Muhammad Muaavia Khalid, Binish Nawaz, Faiza Abdul Latif et al. (4 authors) • Semantic Scholar
Finding: Perceived "understanding" in AI conversations is a psychologically constructed experience driven by linguistic alignment, contextual coherence, personalization, response timing, and anthropomorphic design cues—not actual machine comprehension.
Why it matters: Directly relevant to behavior change design and persuasive technology ethics, particularly around AI-induced emotional over-attribution, dark patterns, and user engagement mechanisms that exploit psychological vulnerabilities.
Method: Conceptual mixed-methods using secondary empirical literature synthesis and modeled perceived understanding as a function of multiple interactional variables.
Jargon: *Linguistic alignment* = users and AI mirroring each other's language style; *anthropomorphic cues* = design features that make AI seem human-like; *social presence* = feeling of interacting with a real person.
Finding: Physicians showed partial, strategic reliance on LLM-generated psychiatric assessments, with performance gains inversely related to baseline competence—less confident users relied more on AI, but miscalibrated trust (over-skepticism or overreliance) reduced gains.
Why it matters: The trust calibration and algorithm aversion dynamics are directly relevant to behavioral science and AI-human collaboration research, particularly for teaching how humans decide when to defer to AI systems.
Method: 12 psychiatrists evaluated 50 case vignettes before and after seeing GPT-4o ratings; accuracy measured via weighted kappa against expert consensus gold standard.

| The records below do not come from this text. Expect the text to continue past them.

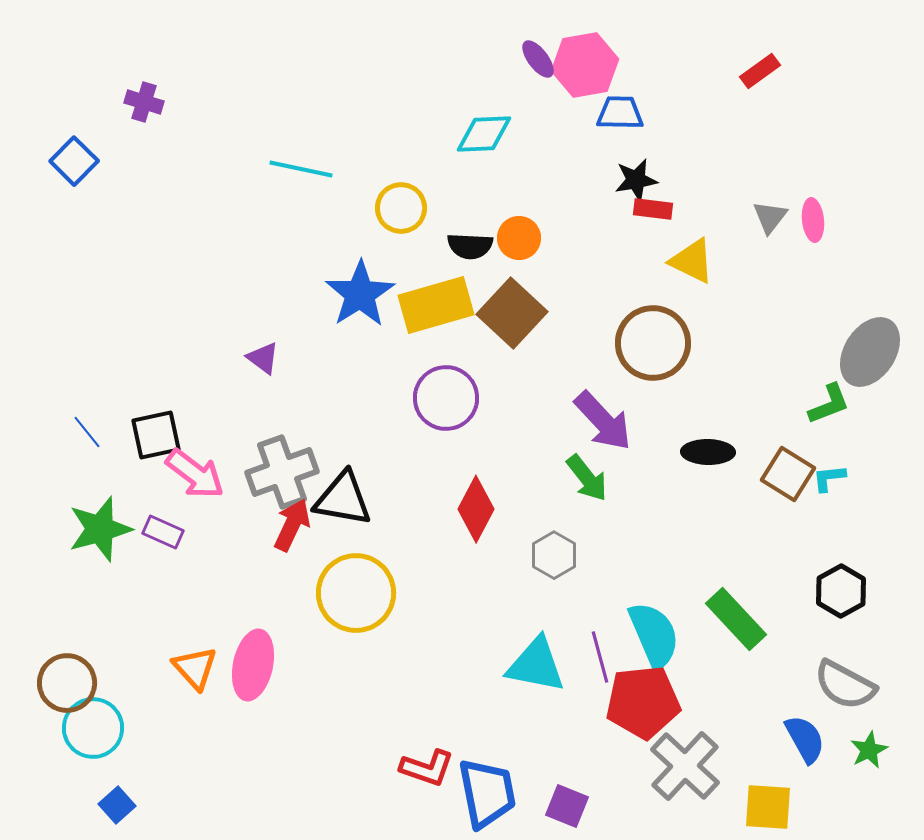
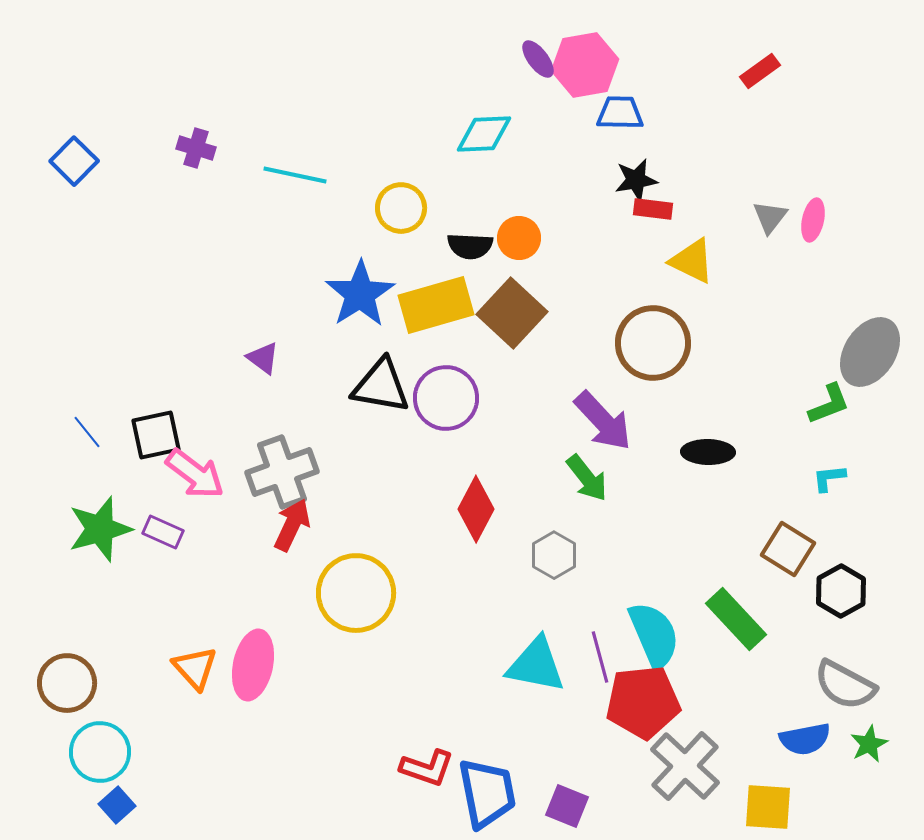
purple cross at (144, 102): moved 52 px right, 46 px down
cyan line at (301, 169): moved 6 px left, 6 px down
pink ellipse at (813, 220): rotated 18 degrees clockwise
brown square at (788, 474): moved 75 px down
black triangle at (343, 499): moved 38 px right, 113 px up
cyan circle at (93, 728): moved 7 px right, 24 px down
blue semicircle at (805, 739): rotated 108 degrees clockwise
green star at (869, 750): moved 6 px up
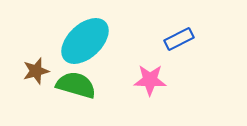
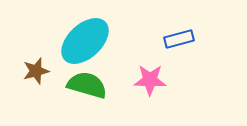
blue rectangle: rotated 12 degrees clockwise
green semicircle: moved 11 px right
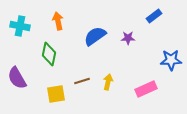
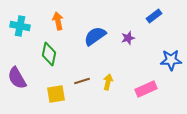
purple star: rotated 16 degrees counterclockwise
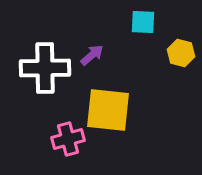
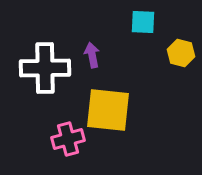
purple arrow: rotated 60 degrees counterclockwise
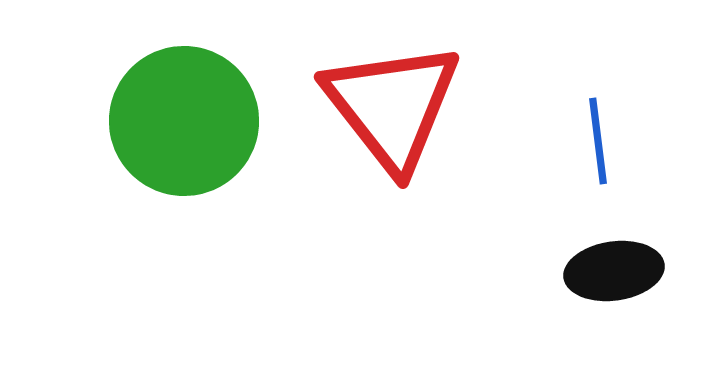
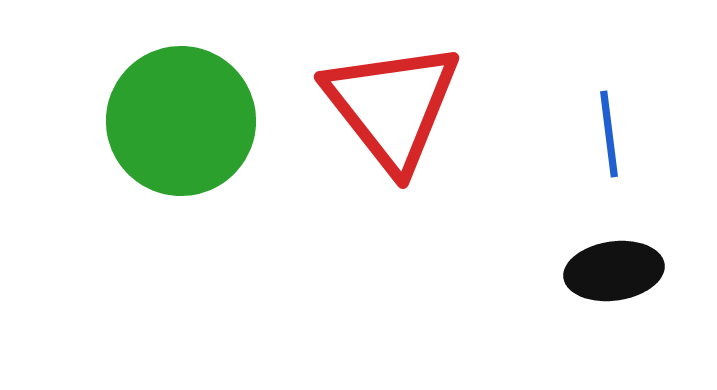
green circle: moved 3 px left
blue line: moved 11 px right, 7 px up
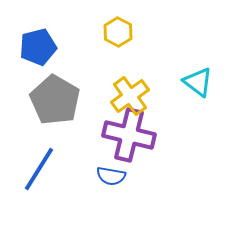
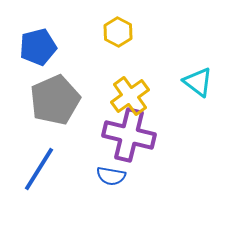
gray pentagon: rotated 18 degrees clockwise
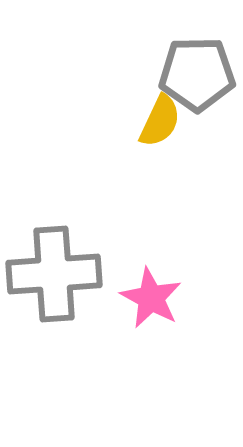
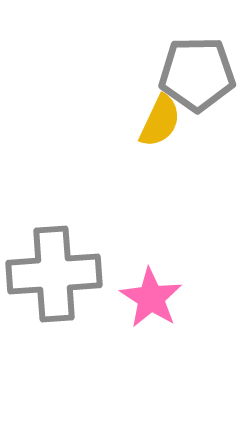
pink star: rotated 4 degrees clockwise
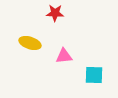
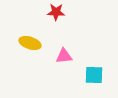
red star: moved 1 px right, 1 px up
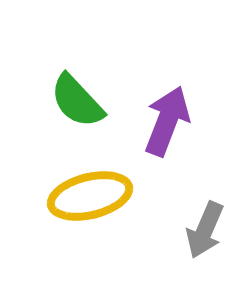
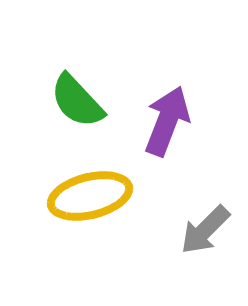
gray arrow: rotated 22 degrees clockwise
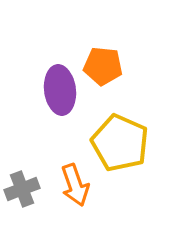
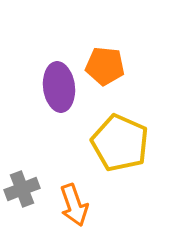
orange pentagon: moved 2 px right
purple ellipse: moved 1 px left, 3 px up
orange arrow: moved 1 px left, 20 px down
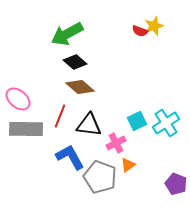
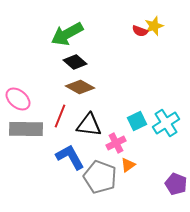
brown diamond: rotated 12 degrees counterclockwise
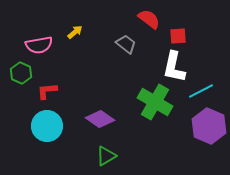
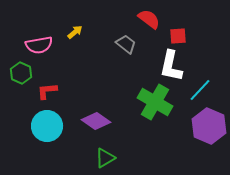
white L-shape: moved 3 px left, 1 px up
cyan line: moved 1 px left, 1 px up; rotated 20 degrees counterclockwise
purple diamond: moved 4 px left, 2 px down
green triangle: moved 1 px left, 2 px down
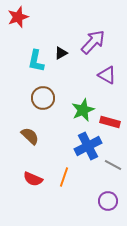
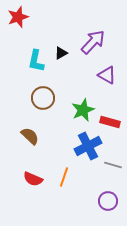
gray line: rotated 12 degrees counterclockwise
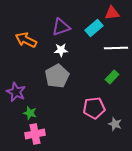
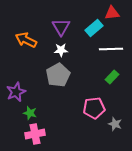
purple triangle: rotated 42 degrees counterclockwise
white line: moved 5 px left, 1 px down
gray pentagon: moved 1 px right, 1 px up
purple star: rotated 24 degrees clockwise
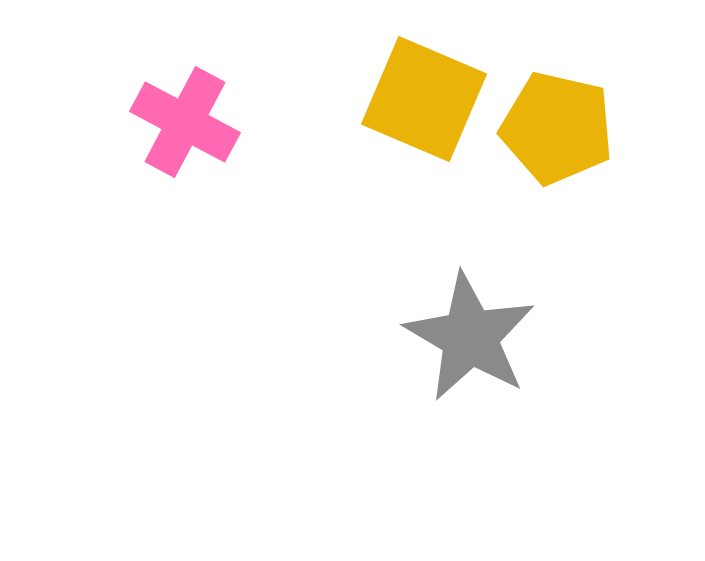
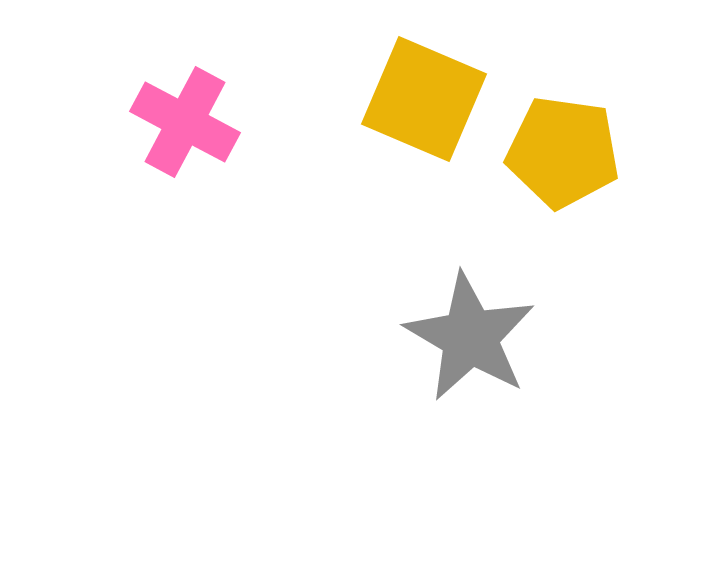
yellow pentagon: moved 6 px right, 24 px down; rotated 5 degrees counterclockwise
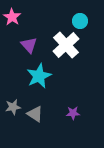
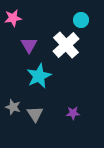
pink star: moved 1 px right, 1 px down; rotated 30 degrees clockwise
cyan circle: moved 1 px right, 1 px up
purple triangle: rotated 12 degrees clockwise
gray star: rotated 28 degrees clockwise
gray triangle: rotated 24 degrees clockwise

Jargon: *Algorithm aversion* = tendency to distrust algorithmic recommendations even when they outperform humans; *switch rate* = proportion of cases where physicians revised their assessment after seeing AI disagreement; *weighted kappa* = inter-rater reliability metric that accounts for degree of disagreement.
Finding: Argues that AI agent design must account for multi-agent ecosystems where misaligned incentives produce poor social outcomes, proposing "Artificial Social Intelligence" as a research agenda covering alignment, fairness, and human-AI coexistence.
Why it matters: The human-AI collaboration and societal impact framing is tangentially relevant to teaching AI's impact on work and society, but stays at a high theoretical level without empirical grounding or direct HCI/behavioral application.
Finding: Consumer neurotechnology systems claiming to detect emotions from facial expressions, voice, physiological signals, or EEG are scientifically unreliable due to fundamental conceptual, empirical, and technical limitations.
Why it matters: Marginally relevant to HCI and behavioral science as a cautionary critique of AI-based emotion recognition tools increasingly used in education, HR, and marketing contexts the professor covers.
Gerard Chung, Lim Tse Min, Joan R. Fang • PsyArXiv
Finding: Chat-based mental health workers for youth primarily use social support, problem-solving, and reframing techniques; these core skills are shared across workers rather than being individual styles, and a small subset predicts better user outcomes.
Why it matters: Tangentially relevant to behavior change design and persuasive technology, but focused narrowly on mental health counseling techniques rather than HCI, UX, or the professor's core teaching areas.
Method: Coded 44,916 worker turns from 1,439 real chat sessions using the Behavior Change Technique Taxonomy v1 (BCTTv1), a standardized 93-item taxonomy for classifying intervention components.
Jargon: *BCTTv1*: Behavior Change Technique Taxonomy version 1, a standardized framework for categorizing discrete active ingredients in behavior change interventions.
Finding: Develops and validates a 27-item School Curiosity Inventory with seven dimensions across motivation and meta-curiosity domains, showing these dimensions predict learning and well-being outcomes better than general curiosity measures.
Why it matters: Marginally relevant to learning sciences and motivation, but focused on psychometric scale development in Chinese K-12 contexts rather than HCI, design, teams, or behavior change.
⭐ Includes replication | ⭐ Large sample size ⚠️ Self-reported data only | Convenience sample (e.g., MTurk, students)
Finding: TEXA OS is a prototype agentic AI platform that combines natural-language understanding, autonomous task planning, and multi-agent execution to automate real-world computer tasks (browser automation, document generation, OS control) rather than just answering questions.
Why it matters: Marginally relevant as an assistive HCI system for accessibility (elderly users, people with disabilities), but this is primarily a systems engineering paper with little behavioral or user-centered analysis.
Method: System evaluation via unit, integration, and system-level tests—not a user study, no behavioral or UX metrics reported.